Обѣщавшіе придти сегодня къ Джеветъ-бею «великіе умы Востока и вдохновенныя головы» заставили себя немного подождать. Первымъ явился юркій, смуглый, развязный, съ болтающейся на фескѣ черной кисточкой, знаменитый константинопольскій адвокатъ и президентъ одного младотурецкаго клуба. За нимъ вышелъ высокій, молчаливый и грузный богачъ-коммерсантъ, извѣстный въ городѣ меценатъ, покровительствующій «чистому искусству». Меценатъ сѣлъ въ кресло и, сложивъ огромныя руки на животѣ, только мимикой принималъ участіе въ завязавшемся разговорѣ. Когда къ нему обращались съ какимъ-нибудь вопросомъ, онъ утвердительно или отрицательно кивалъ головой, но на лицѣ его все время было выраженіе живѣйшаго вниманія. Иногда изъ толстыхъ губъ его вырывалось какое-то странное чмоканье. Это означало, насколько я могъ понять, высшую степень изумленья передъ тѣмъ, что говорилось.

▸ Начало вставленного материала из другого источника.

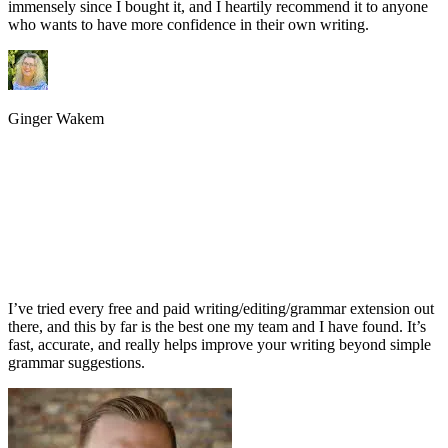
immensely since I bought it, and I heartily recommend it to anyone
who wants to have more confidence in their own writing.
Ginger Wakem
I’ve tried every free and paid writing/editing/grammar extension out
there, and this by far is the best one my team and I have found. It’s
fast, accurate, and really helps improve your writing beyond simple
grammar suggestions.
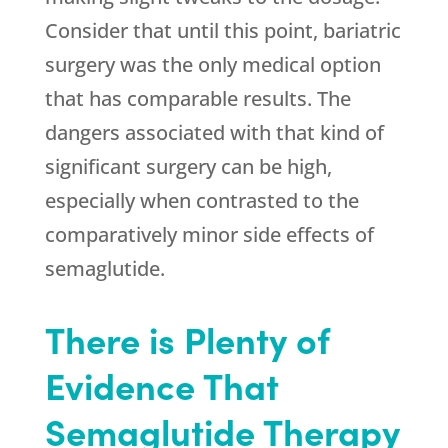
Consider that until this point, bariatric
surgery was the only medical option
that has comparable results. The
dangers associated with that kind of
significant surgery can be high,
especially when contrasted to the
comparatively minor side effects of
semaglutide.
There is Plenty of
Evidence That
Semaglutide Therapy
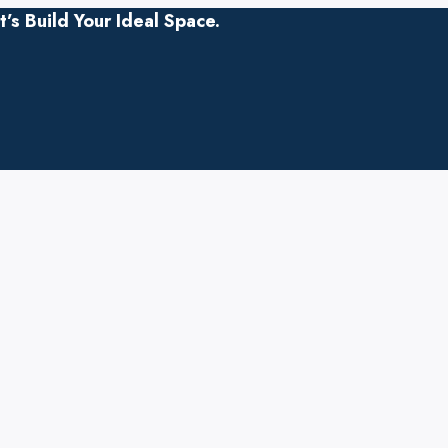
s Build Your Ideal Space.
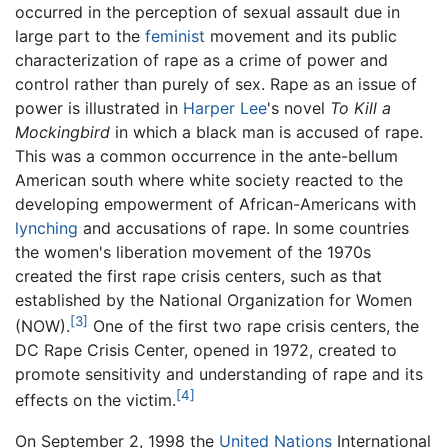
occurred in the perception of sexual assault due in
large part to the
feminist
movement and its public
characterization of rape as a crime of power and
control rather than purely of sex. Rape as an issue of
power is illustrated in
Harper Lee
's novel
To Kill a
Mockingbird
in which a black man is accused of rape.
This was a common occurrence in the ante-bellum
American south where white society reacted to the
developing empowerment of African-Americans with
lynching
and accusations of rape. In some countries
the women's liberation movement of the 1970s
created the first rape crisis centers, such as that
established by the National Organization for Women
[3]
(NOW).
One of the first two rape crisis centers, the
DC Rape Crisis Center, opened in 1972, created to
promote sensitivity and understanding of rape and its
[4]
effects on the victim.
On September 2, 1998 the
United Nations
International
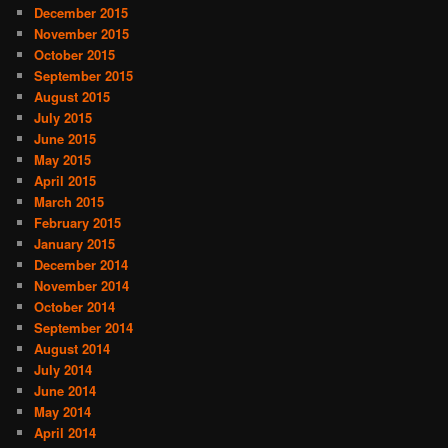
December 2015
November 2015
October 2015
September 2015
August 2015
July 2015
June 2015
May 2015
April 2015
March 2015
February 2015
January 2015
December 2014
November 2014
October 2014
September 2014
August 2014
July 2014
June 2014
May 2014
April 2014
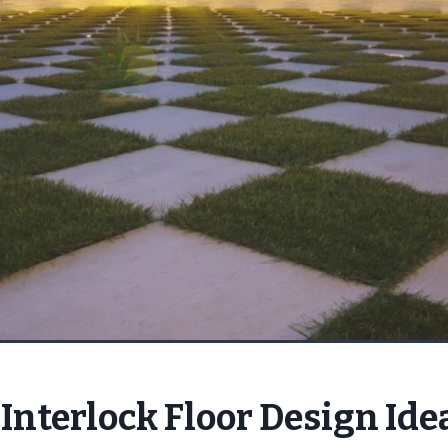
Interlock Floor Design Ide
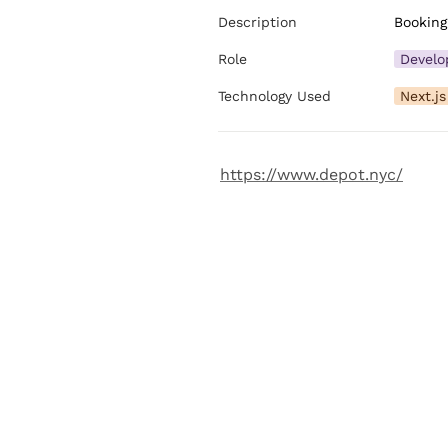
Description
Booking
Role
Develo
Technology Used
Next.js
https://www.depot.nyc/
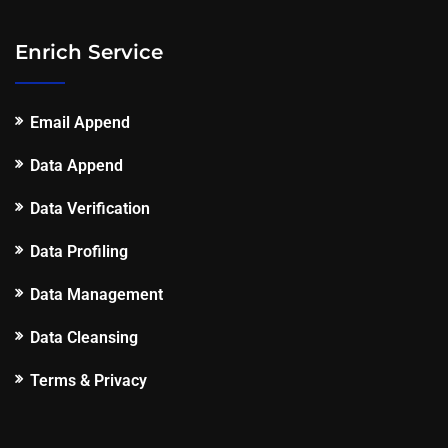
Enrich Service
Email Append
Data Append
Data Verification
Data Profiling
Data Management
Data Cleansing
Terms & Privacy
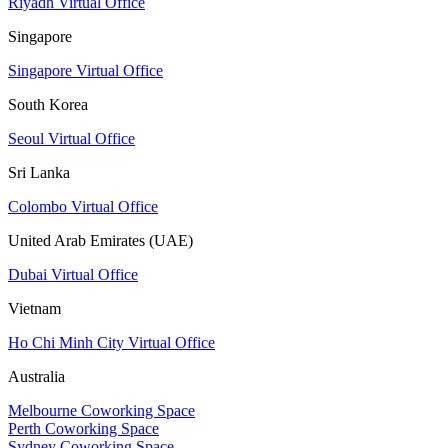
Riyadh Virtual Office
Singapore
Singapore Virtual Office
South Korea
Seoul Virtual Office
Sri Lanka
Colombo Virtual Office
United Arab Emirates (UAE)
Dubai Virtual Office
Vietnam
Ho Chi Minh City Virtual Office
Australia
Melbourne Coworking Space
Perth Coworking Space
Sydney Coworking Space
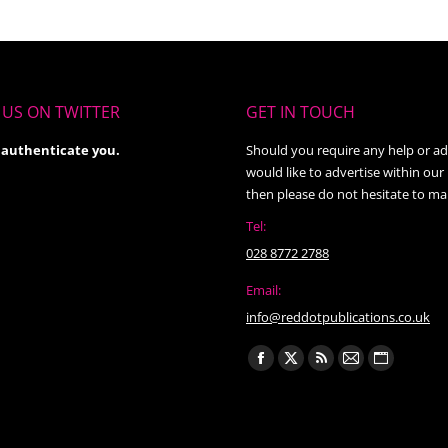
US ON TWITTER
GET IN TOUCH
 authenticate you.
Should you require any help or ad
would like to advertise within our
then please do not hesitate to ma
Tel:
028 8772 2788
Email:
info@reddotpublications.co.uk
Find us on:
Facebook
X
Rss
Mail
Website
page
page
page
page
page
opens
opens
opens
opens
opens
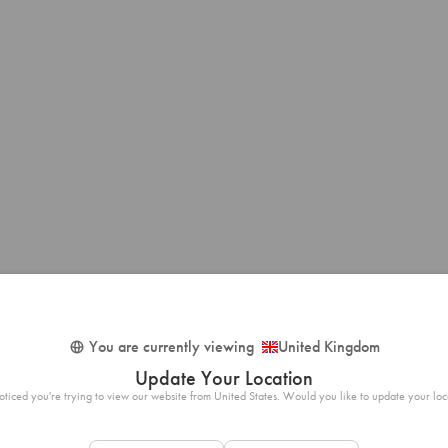
You are currently viewing
United Kingdom
Update Your Location
ticed you're trying to view our website from United States. Would you like to update your loc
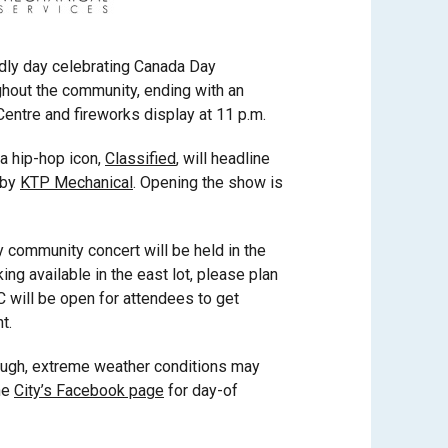
endly day celebrating Canada Day
ughout the community, ending with an
entre and fireworks display at 11 p.m.
a hip-hop icon,
Classified
, will headline
 by
KTP Mechanical
. Opening the show is
community concert will be held in the
king available in the east lot, please plan
C will be open for attendees to get
t.
hough, extreme weather conditions may
he
City’s Facebook page
for day-of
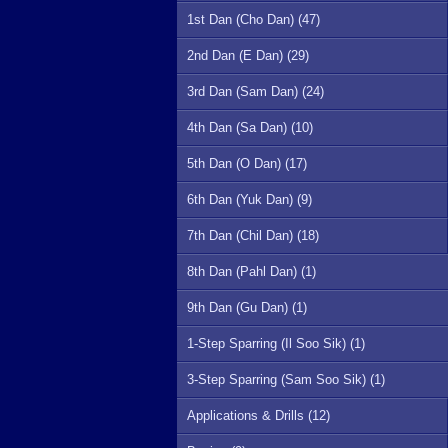
1st Dan (Cho Dan) (47)
2nd Dan (E Dan) (29)
3rd Dan (Sam Dan) (24)
4th Dan (Sa Dan) (10)
5th Dan (O Dan) (17)
6th Dan (Yuk Dan) (9)
7th Dan (Chil Dan) (18)
8th Dan (Pahl Dan) (1)
9th Dan (Gu Dan) (1)
1-Step Sparring (Il Soo Sik) (1)
3-Step Sparring (Sam Soo Sik) (1)
Applications & Drills (12)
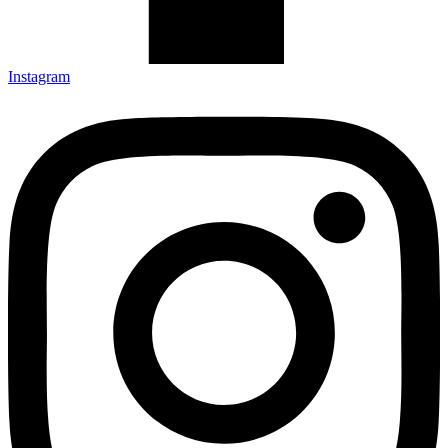
Instagram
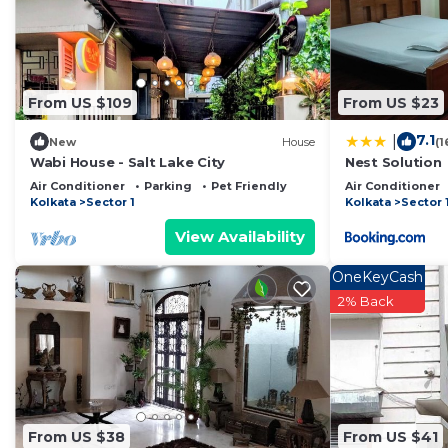
Kolkata
. These details are authentic, as they are prov
This Ken Guest house in Kolkata is well equipped and ha
these details were shared to us by booking.com for the
From US $109
From US $23
details and are regarded as “accurate”. If you have an
Other, please let us know.
7.1
|
New
House
(1
Wabi House - Salt Lake City
Nest Solution
Air Conditioner
Parking
Pet Friendly
Air Conditioner
Kolkata
Sector 1
Kolkata
Sector 
View Availability
OneKeyCash
2% Back
From US $38
From US $41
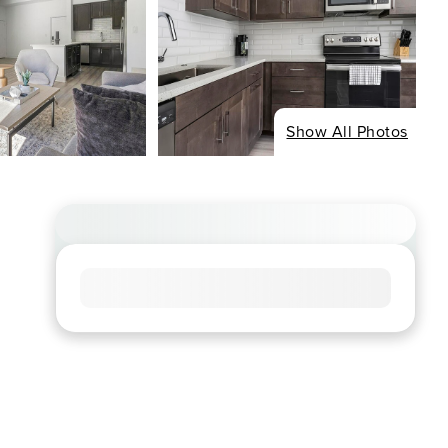
Show All Photos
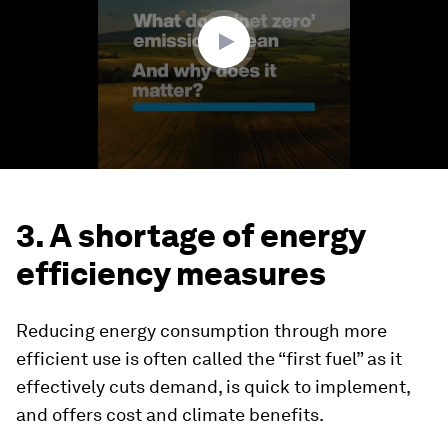
13
seconds
3. A shortage of energy
efficiency measures
Reducing energy consumption through more
efficient use is often called the “first fuel” as it
effectively cuts demand, is quick to implement,
and offers cost and climate benefits.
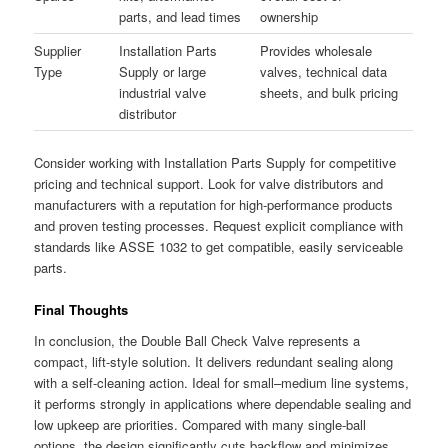
parts, and lead times
ownership
Supplier
Installation Parts
Provides wholesale
Type
Supply or large
valves, technical data
industrial valve
sheets, and bulk pricing
distributor
Consider working with Installation Parts Supply for competitive
pricing and technical support. Look for valve distributors and
manufacturers with a reputation for high-performance products
and proven testing processes. Request explicit compliance with
standards like ASSE 1032 to get compatible, easily serviceable
parts.
Final Thoughts
In conclusion, the Double Ball Check Valve represents a
compact, lift-style solution. It delivers redundant sealing along
with a self-cleaning action. Ideal for small–medium line systems,
it performs strongly in applications where dependable sealing and
low upkeep are priorities. Compared with many single-ball
options, the design significantly cuts backflow and minimizes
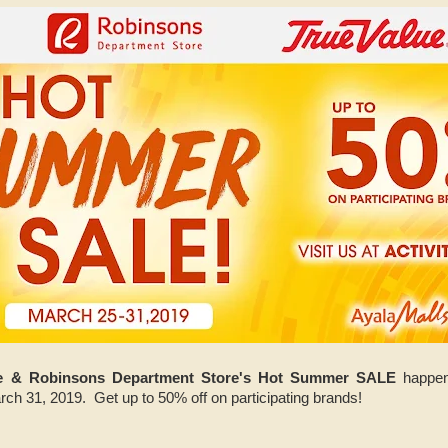
ue & Robinsons Department Store's Hot Summer SALE
happeni
arch 31, 2019. Get up to 50% off on participating brands!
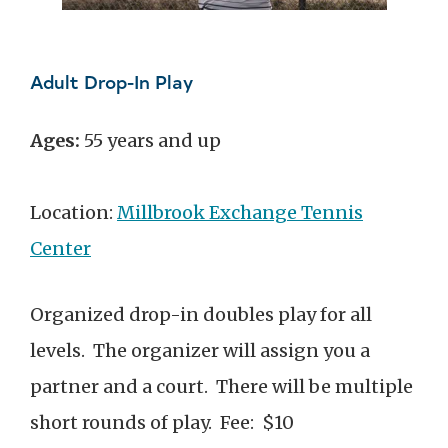
Adult Drop-In Play
Ages:
55 years and up
Location:
Millbrook Exchange Tennis
Center
Organized drop-in doubles play for all
levels. The organizer will assign you a
partner and a court. There will be multiple
short rounds of play. Fee: $10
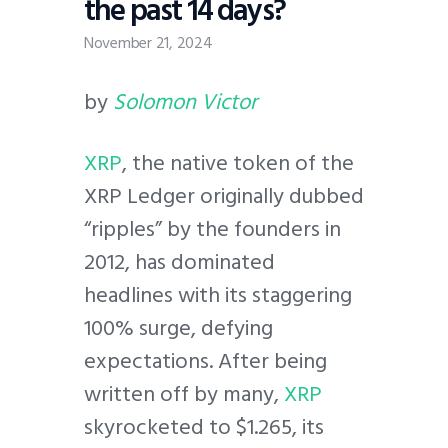
the past 14 days?
November 21, 2024
by
Solomon Victor
XRP
, the native token of the
XRP Ledger originally dubbed
“ripples” by the founders in
2012, has dominated
headlines with its staggering
100% surge, defying
expectations. After being
written off by many,
XRP
skyrocketed to $1.265, its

Адвокатъ на первыхъ порахъ рѣшилъ быть вѣжливымъ съ заѣзжимъ «московитомъ».
— Васъ поразили сонеты Джеветъ-бея, неправда ли? — спросилъ онъ меня послѣ обычныхъ на Востокѣ взаимныхъ любезностей по поводу знакомства. — Ахъ Ростанъ, Ростанъ! — восторгался мой собесѣдникъ. — Какой это магъ и волшебникъ… Вы видѣли его Шантеклера? Не правда ли — потрясающая сила?.. — Ваши писатели? — нѣсколько времени спустя говорилъ онъ мнѣ, играя золотой цѣпочкой на жилетѣ. — Конечно, я не отрицаю… Но все же… И притомъ: кто у васъ? Tolstoï… Tourgheneff? Очень мало… хотя, разумѣется, то, что есть, весьма даже недурно!..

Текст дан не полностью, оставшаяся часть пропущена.